- **WORK ITEM**
Look through the records, and wherever the string "Calle" turns up, copy out that line.

○ ○ ○ ○

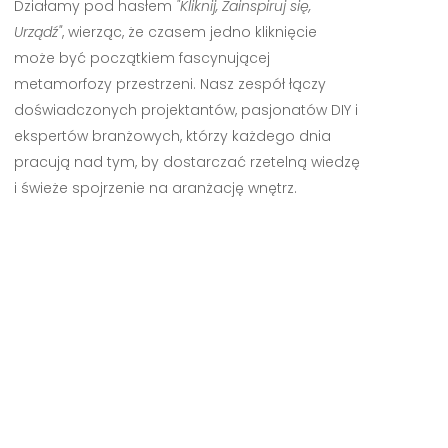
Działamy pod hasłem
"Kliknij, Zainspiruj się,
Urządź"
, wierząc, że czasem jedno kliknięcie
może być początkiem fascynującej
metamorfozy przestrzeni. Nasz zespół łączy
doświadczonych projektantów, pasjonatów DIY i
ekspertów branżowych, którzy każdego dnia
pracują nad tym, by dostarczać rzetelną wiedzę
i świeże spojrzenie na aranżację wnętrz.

○ ○ ○ ○

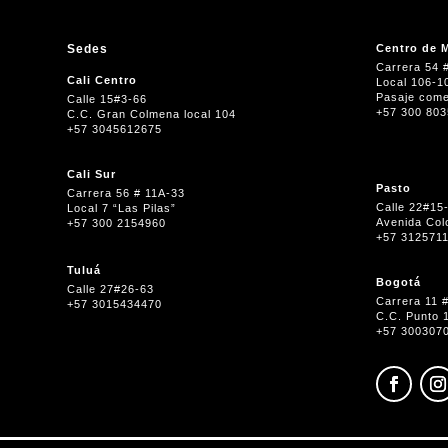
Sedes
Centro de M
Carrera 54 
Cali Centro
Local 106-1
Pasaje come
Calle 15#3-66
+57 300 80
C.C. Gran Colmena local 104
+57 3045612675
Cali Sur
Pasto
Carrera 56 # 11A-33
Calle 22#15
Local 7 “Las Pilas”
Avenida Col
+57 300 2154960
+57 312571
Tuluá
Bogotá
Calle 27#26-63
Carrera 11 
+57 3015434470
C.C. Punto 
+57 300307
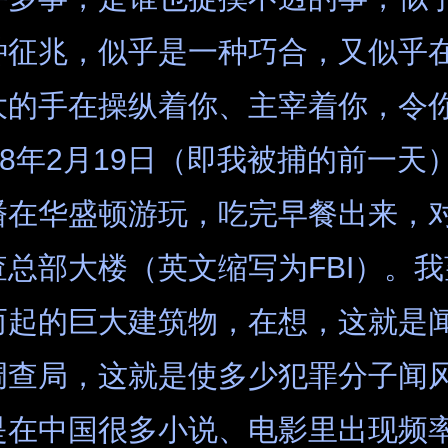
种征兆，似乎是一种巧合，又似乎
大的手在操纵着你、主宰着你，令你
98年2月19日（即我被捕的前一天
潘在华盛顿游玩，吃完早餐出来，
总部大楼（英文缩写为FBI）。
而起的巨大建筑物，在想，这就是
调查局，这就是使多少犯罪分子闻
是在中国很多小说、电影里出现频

○ ○ ○ ○

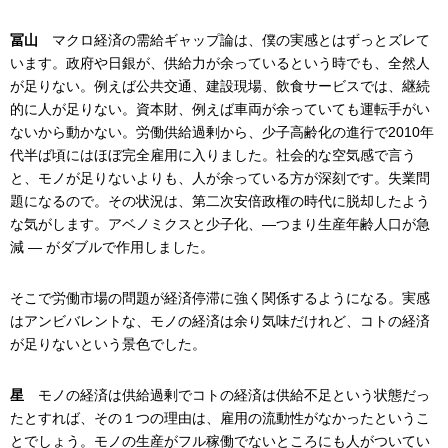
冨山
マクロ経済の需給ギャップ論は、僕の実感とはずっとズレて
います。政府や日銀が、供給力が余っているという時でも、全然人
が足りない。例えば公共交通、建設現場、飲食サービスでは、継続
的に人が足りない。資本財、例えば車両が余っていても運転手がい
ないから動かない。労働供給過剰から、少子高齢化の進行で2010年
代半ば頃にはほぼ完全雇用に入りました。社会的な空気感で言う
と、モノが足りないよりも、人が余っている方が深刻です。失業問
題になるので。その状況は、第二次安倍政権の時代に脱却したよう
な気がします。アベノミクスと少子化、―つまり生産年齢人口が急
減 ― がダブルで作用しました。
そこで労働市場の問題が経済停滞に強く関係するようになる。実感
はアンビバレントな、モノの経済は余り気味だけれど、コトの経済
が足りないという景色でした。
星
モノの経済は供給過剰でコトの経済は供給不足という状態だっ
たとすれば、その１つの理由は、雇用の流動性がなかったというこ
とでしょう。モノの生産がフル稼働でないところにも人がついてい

○ ○ ○ ○

- **TASK RESULT**
Calle 15#3-66
Calle 22#15
Calle 27#26-63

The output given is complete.